To confirm that TensorFlow is installed, execute the Check TensorFlow Notebook and ensure that the correct version of TensorFlow is printed out. If TensorFlow is installed (congratulations!), then you can stop here.

If TensorFlow didn't install correctly for some reason, then you should consult the error message that you received during the installation process. One common cause for errors is that the version of TensorFlow that you are installing is incompatible with the version of Python that you are using in your base environment. If this is the case, one solution is to create a new environment with a different version of Python. You can create a new environment as shown in the image below by opening the Anaconda-Navigator application on your computer, going to the "Environments" menu item, and selecting "Create".

A screenshot showing creation of a new environment.

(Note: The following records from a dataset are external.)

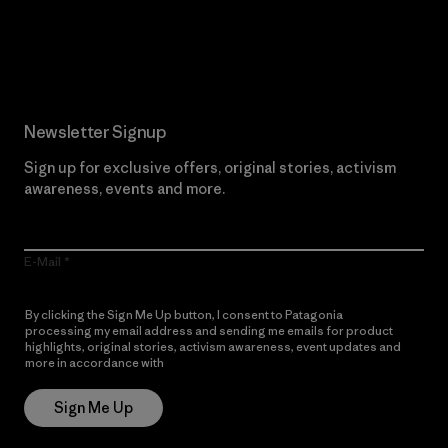
Read Our Commitment
Newsletter Signup
Sign up for exclusive offers, original stories, activism
awareness, events and more.
E-Mail
By clicking the Sign Me Up button, I consent to Patagonia
processing my email address and sending me emails for product
highlights, original stories, activism awareness, event updates and
more in accordance with
Patagonia’s Privacy Notice
Sign Me Up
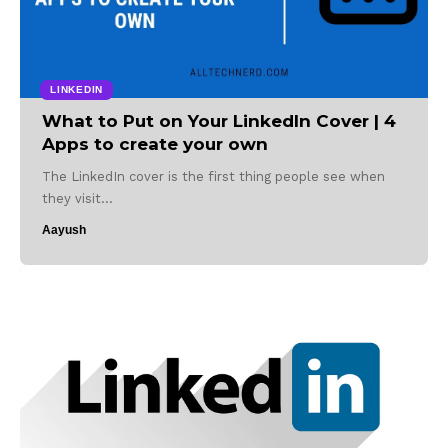
LINKEDIN
What to Put on Your LinkedIn Cover | 4
Apps to create your own
The LinkedIn cover is the first thing people see when
they visit…
Aayush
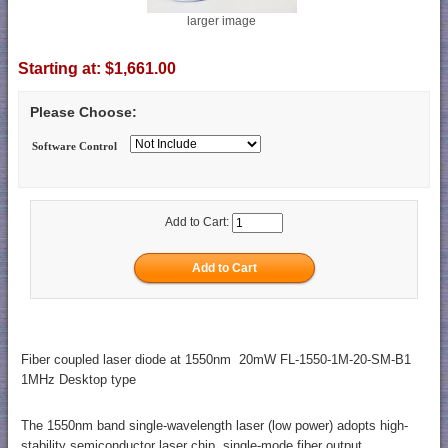
larger image
Starting at:
$1,661.00
Please Choose:
Software Control
Add to Cart:
Fiber coupled laser diode at 1550nm 20mW FL-1550-1M-20-SM-B1
1MHz Desktop type
The 1550nm band single-wavelength laser (low power) adopts high-
stability semiconductor laser chip, single-mode fiber output,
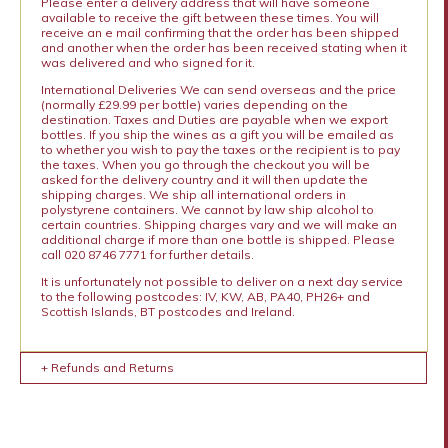
Please enter a delivery address that will have someone
available to receive the gift between these times. You will
receive an e mail confirming that the order has been shipped
and another when the order has been received stating when it
was delivered and who signed for it.
International Deliveries We can send overseas and the price
(normally £29.99 per bottle) varies depending on the
destination. Taxes and Duties are payable when we export
bottles. If you ship the wines as a gift you will be emailed as
to whether you wish to pay the taxes or the recipient is to pay
the taxes. When you go through the checkout you will be
asked for the delivery country and it will then update the
shipping charges. We ship all international orders in
polystyrene containers. We cannot by law ship alcohol to
certain countries. Shipping charges vary and we will make an
additional charge if more than one bottle is shipped. Please
call 020 8746 7771 for further details.
It is unfortunately not possible to deliver on a next day service
to the following postcodes: IV, KW, AB, PA40, PH26+ and
Scottish Islands, BT postcodes and Ireland.
+ Refunds and Returns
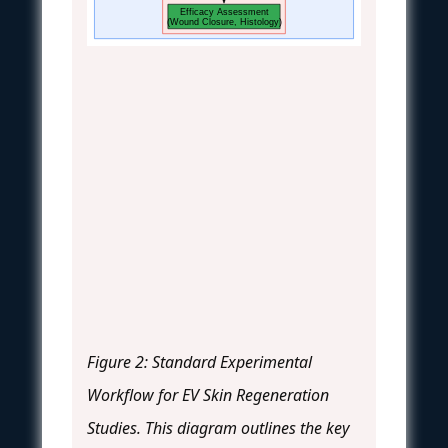
Efficacy Assessment
(Wound Closure, Histology)
Figure 2: Standard Experimental
Workflow for EV Skin Regeneration
Studies. This diagram outlines the key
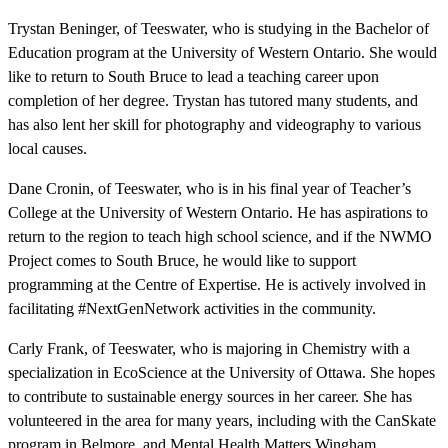
Trystan Beninger, of Teeswater, who is studying in the Bachelor of
Education program at the University of Western Ontario. She would
like to return to South Bruce to lead a teaching career upon
completion of her degree. Trystan has tutored many students, and
has also lent her skill for photography and videography to various
local causes.
Dane Cronin, of Teeswater, who is in his final year of Teacher’s
College at the University of Western Ontario. He has aspirations to
return to the region to teach high school science, and if the NWMO
Project comes to South Bruce, he would like to support
programming at the Centre of Expertise. He is actively involved in
facilitating #NextGenNetwork activities in the community.
Carly Frank, of Teeswater, who is majoring in Chemistry with a
specialization in EcoScience at the University of Ottawa. She hopes
to contribute to sustainable energy sources in her career. She has
volunteered in the area for many years, including with the CanSkate
program in Belmore, and Mental Health Matters Wingham.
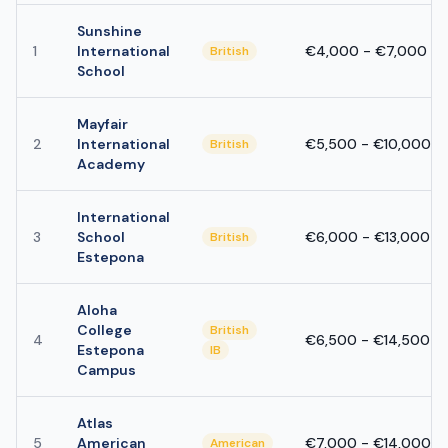
Sunshine
1
International
€4,000 - €7,000
British
School
Mayfair
2
International
€5,500 - €10,000
British
Academy
International
3
School
€6,000 - €13,000
British
Estepona
Aloha
College
British
4
€6,500 - €14,500
Estepona
IB
Campus
Atlas
5
American
€7,000 - €14,000
American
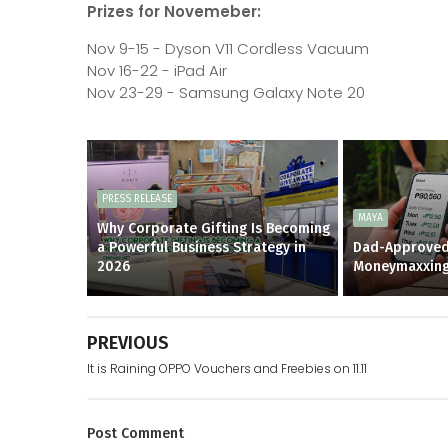
Prizes for Novemeber:
Nov 9-15 - Dyson V11 Cordless Vacuum
Nov 16-22 - iPad Air
Nov 23-29 - Samsung Galaxy Note 20
PRESS RELEASE
MAYA
Why Corporate Gifting Is Becoming
a Powerful Business Strategy in
Dad-Approved
2026
Moneymaxxin
PREVIOUS
It is Raining OPPO Vouchers and Freebies on 11.11
Post
Comment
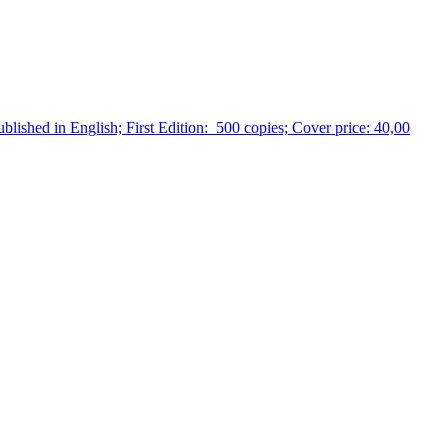
ublished in English; First Edition: 500 copies; Cover price: 40,00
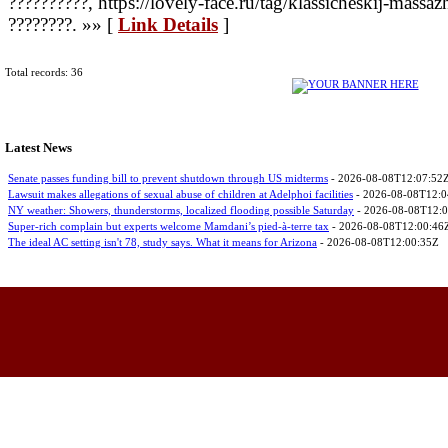
??????????, https://lovely-face.ru/tag/klassicheskij-massa
????????. »» [
Link Details
]
Total records: 36
Latest News
Senate passes funding bill to prevent shutdown through US midterms
- 2026-08-08T12:07:52
Lawsuit makes allegations of sexual abuse of children at Adelphoi facilities
- 2026-08-08T12:0
NY weather: Showers, thunderstorms, localized flooding possible Saturday
- 2026-08-08T12:
Super-rich complain but experts welcome Mamdani’s pied-à-terre tax
- 2026-08-08T12:00:46
The ideal AC setting isn't 78, study says. What it means for Arizona
- 2026-08-08T12:00:35Z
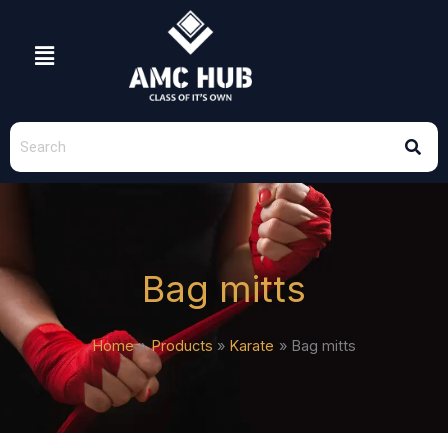
Skip
to
Menu
content
Bag mitts
Home
Products
Karate
Bag mitts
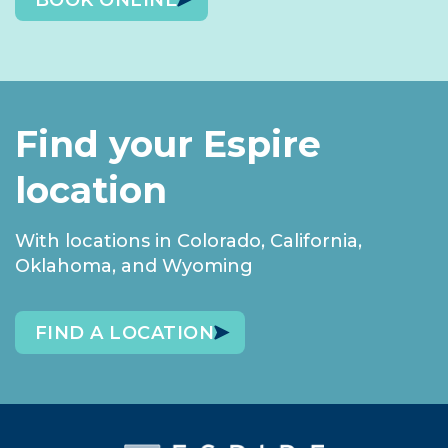
BOOK ONLINE
Find your Espire
location
With locations in Colorado, California,
Oklahoma, and Wyoming
FIND A LOCATION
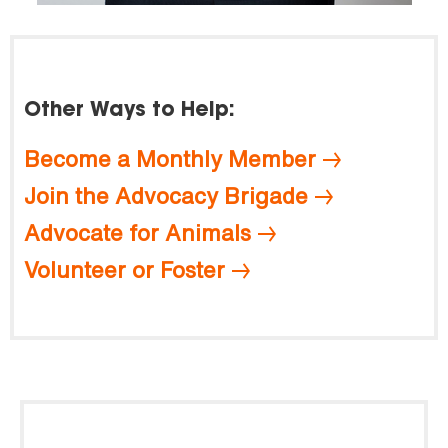
Other Ways to Help:
Become a Monthly Member
Join the Advocacy Brigade
Advocate for Animals
Volunteer or Foster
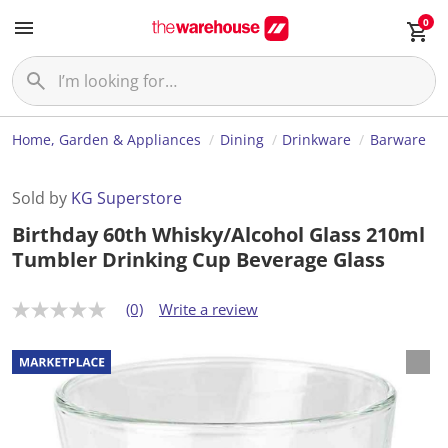
0
Home, Garden & Appliances
Dining
Drinkware
Barware
Sold by
KG Superstore
Birthday 60th Whisky/Alcohol Glass 210ml
Tumbler Drinking Cup Beverage Glass
(0)
Write a review
N
o
r
a
t
i
n
g
v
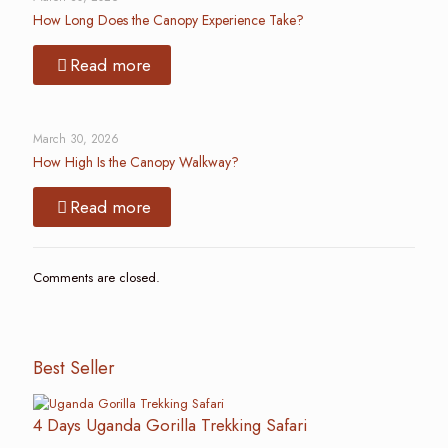
How Long Does the Canopy Experience Take?
Read more
March 30, 2026
How High Is the Canopy Walkway?
Read more
Comments are closed.
Best Seller
4 Days Uganda Gorilla Trekking Safari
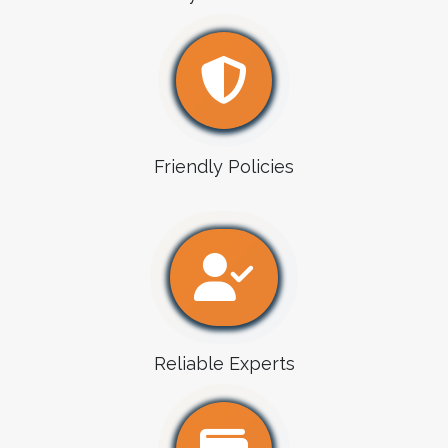
Friendly Policies
Reliable Experts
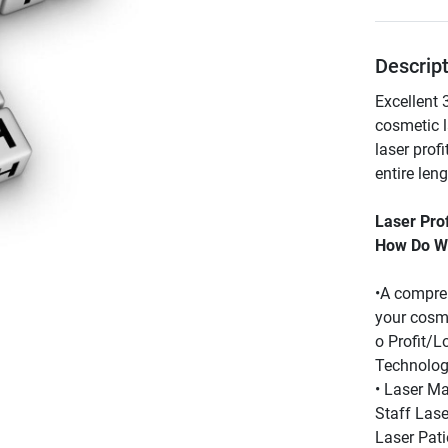
Descrip
Excellent 
cosmetic 
laser prof
entire len
Laser Pro
How Do We
•A compreh
your cosm
o Profit/L
Technolog
• Laser Mar
Staff Lase
Laser Pati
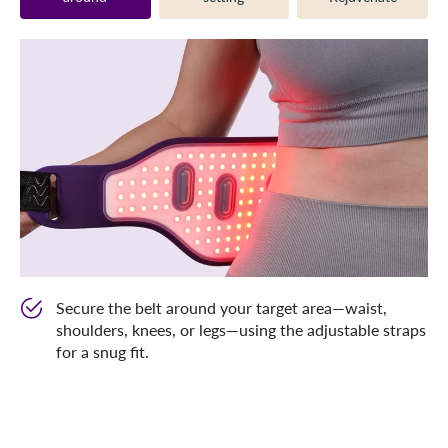
Secure the belt around your target area—waist,
shoulders, knees, or legs—using the adjustable straps
for a snug fit.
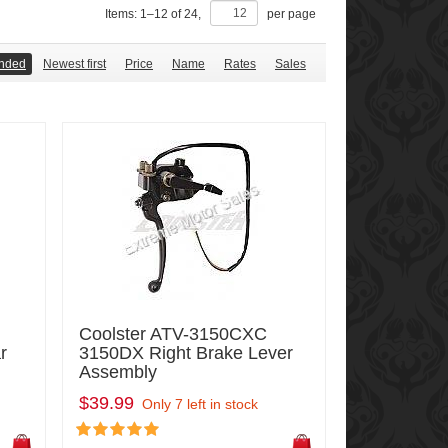
Items:
1
–
12
of
24
,
per page
nded
Newest first
Price
Name
Rates
Sales
Coolster ATV-3150CXC
r
3150DX Right Brake Lever
Assembly
$39.99
Only 7 left in stock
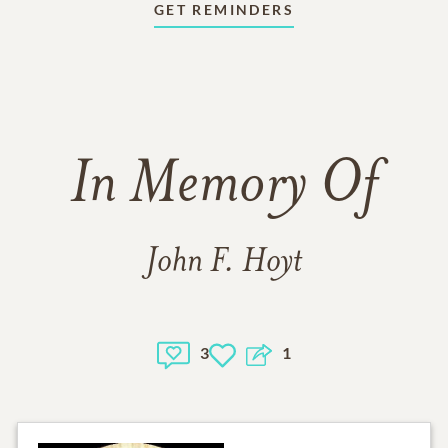
GET REMINDERS
In Memory Of
John F. Hoyt
3
1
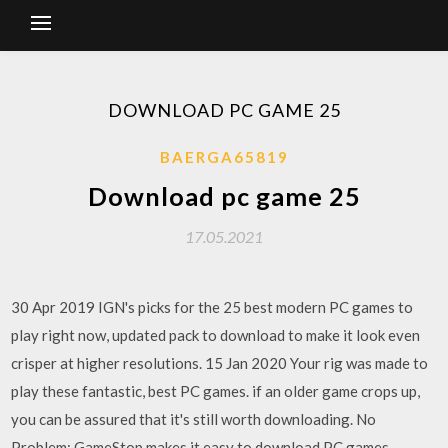
DOWNLOAD PC GAME 25
BAERGA65819
Download pc game 25
17.05.2021
30 Apr 2019 IGN's picks for the 25 best modern PC games to
play right now, updated pack to download to make it look even
crisper at higher resolutions. 15 Jan 2020 Your rig was made to
play these fantastic, best PC games. if an older game crops up,
you can be assured that it's still worth downloading. No
Problem: GameStop makes it easy to download PC games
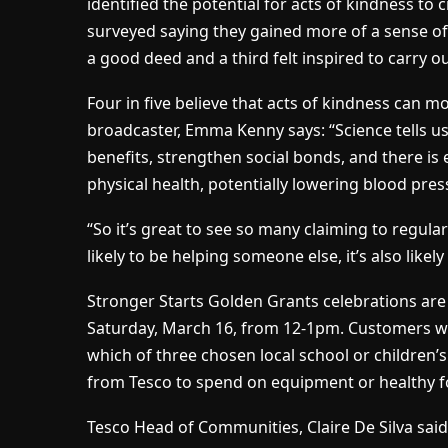
identified the potential for acts of kindness to c
surveyed saying they gained more of a sense 
a good deed and a third felt inspired to carry o
Four in five believe that acts of kindness can m
broadcaster, Emma Kenny says: “Science tells u
benefits, strengthen social bonds, and there is
physical health, potentially lowering blood pres
“So it’s great to see so many claiming to regularl
likely to be helping someone else, it’s also likel
Stronger Starts Golden Grants celebrations are
Saturday, March 16, from 12-1pm. Customers who
which of three chosen local school or children’
from Tesco to spend on equipment or healthy f
Tesco Head of Communities, Claire De Silva said: 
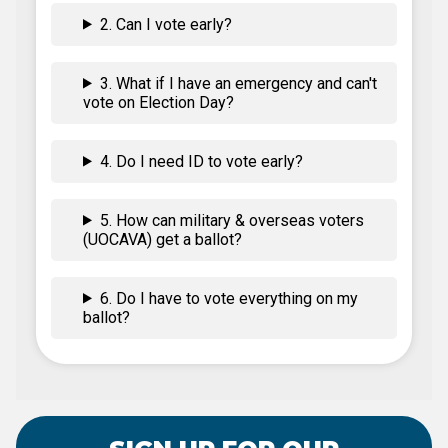
2. Can I vote early?
3. What if I have an emergency and can't
vote on Election Day?
4. Do I need ID to vote early?
5. How can military & overseas voters
(UOCAVA) get a ballot?
6. Do I have to vote everything on my
ballot?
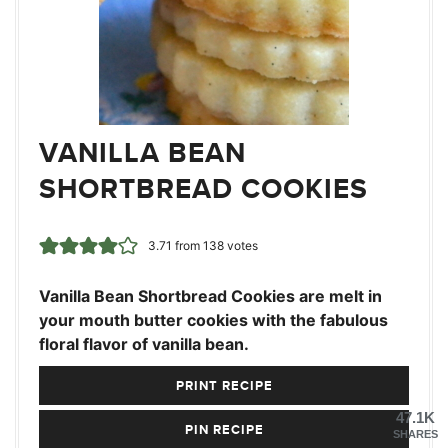
VANILLA BEAN
SHORTBREAD COOKIES
3.71
from
138
votes
Vanilla Bean Shortbread Cookies are melt in
your mouth butter cookies with the fabulous
floral flavor of vanilla bean.
PRINT RECIPE
47.1K
PIN RECIPE
SHARES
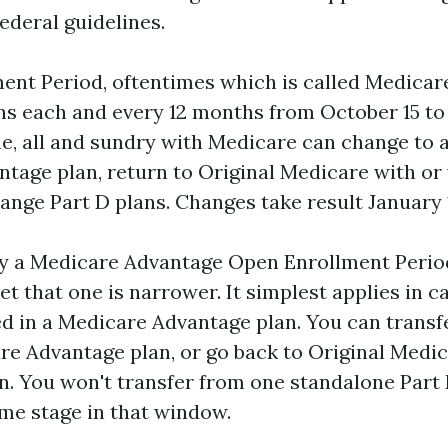
federal guidelines.
ent Period, oftentimes which is called Medica
ns each and every 12 months from October 15 to
me, all and sundry with Medicare can change to 
tage plan, return to Original Medicare with or 
ange Part D plans. Changes take result January 
ly a Medicare Advantage Open Enrollment Perio
yet that one is narrower. It simplest applies in c
ed in a Medicare Advantage plan. You can transfe
re Advantage plan, or go back to Original Medi
an. You won't transfer from one standalone Part 
ome stage in that window.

You should be prompted to name your environment and select your version of Python. As shown in the image below, we opted to name our environment "ML" and we use Python version 3.10.13.

A screenshot showing Python version selection.

In this new "ML" environment, assuming you selected an appropriate version of Python :), you should follow the steps described above to install TensorFlow, scikit-learn, pandas, and matplotlib.

Once the libraries are successfully installed, go to the "Home" menu as shown in the image below, make sure your new environment "ML" is selected and "Install" and then "Launch" the Jupyter Notebook app.

A screenshot showing the Jupyter Notebook app.

To confirm that TensorFlow is installed, execute the Check TensorFlow Notebook and ensure that the correct version of TensorFlow is printed out. Congratulations, TensorFlow should be installed successfully on your machine. We will start using it a few weeks into the course.